I would rather call it Armistice Day, truth be told. I’ve got nothing against veterans. I simply want us to celebrate the coming of peace, even through the horrors of war, rather than celebrate the fighting. I wonder if we called it Armistice Day our “thank you” to vets and troops might not sound so hollow and trite. I wonder if we as civilians might have a better sense of what these men and women have done, what the nation has asked them to do, and what it all has done to them. Today we have heard the stories of vets today, and some have even told the lesser known stories of Conscientious Objectors.
I have been an objector to war for about as long as I have had to think about it. I am a child of the first Gulf War. I can remember the press conferences shown on school televisions where the generals commented on the videos of smart bombs crashing into buildings and bridges. “Here you are about to see the luckiest guy in Iraq,” one general said as a car moved across a bridge that was dust seconds later. I even found myself in debates about the merits of war and the Christian response on the bus rides home.
We are told that today’s army is a professional one. My father’s generation is the last one to see a true draft. Since then all our combat has been carried on the shoulders of those who supposedly choose to fight. Even when I signed up for selective service there was no place to signal my objection to war, no box to check, no line on which I could make my case. Yet I signed up anyway, putting the letters CO in the upper corner in the unlikely event of a draft. It was meaningless really. Two letters out of place would not really signal anything if my number did come up. I know of others who refused to sign up altogether. I calculated the risk, thinking a draft would never come in my lifetime. And so far, several wars later, my calculations have proven true.

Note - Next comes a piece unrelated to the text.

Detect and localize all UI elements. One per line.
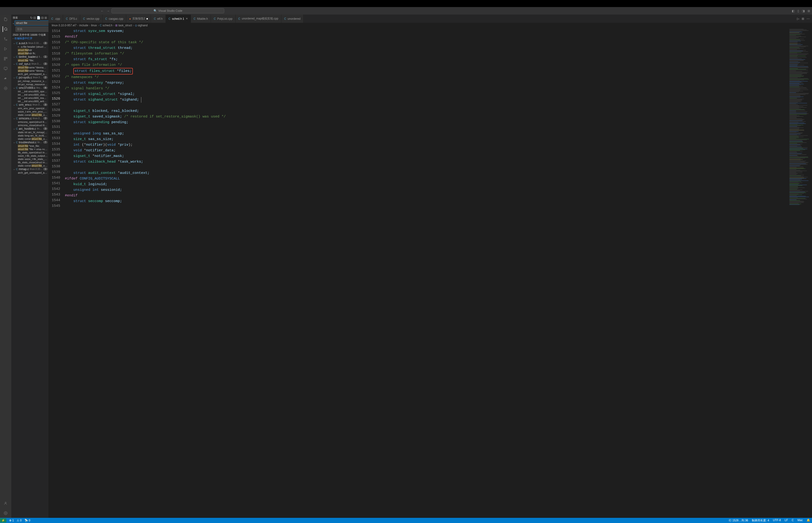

And yet, I just spent my late nights writing the story of a soldier. My wife’s grandfather served as in a tank destroyer battalion as a gunner in the last years of World War II. He crossed into France less than six months after the horrific battles of D-Day, and joined the push east towards Berlin. He witnessed the V-2 rockets pulse overhead, saw the trees shatter in the snowy Hurtgen Forest during the Battle of the Buldge, endured shelling and hid from snipers, and even met the Russians as they neared Berlin. After peace came to Europe he stood guard over German Prisoners of War on their way to Nuremberg.
I poured over After Action Reports that calculated the progress of war in map coordinates, shells fired, and the nameless tallies of the wounded. I read unit histories that recounted the decisions of combat and the movement of troops. And I learned the names of the young men of his unit awarded stars for valor and of men killed. Honestly, I tried to tell a war story as a labor of love. I wanted to find out what this gentle and loving man experienced as a soldier in the second great war. And I wanted to do it as an objector.
When I talked to Fritz and asked about his military days I never sensed a spark of pride. It was simply what he did. He seemed never to want thanks or praise. He had fired that large gun on the destroyer, and seen his friends wounded. His story never seemed to be one of glory, just truth. Even the few hand written pages of his service are matter of fact, no details beyond the dates and places. I told a similar story, as a historian, without judgement so that those of us who love him as a milk truck driver, loving father and grandfather, might not lose his story to the passing of time and his memory.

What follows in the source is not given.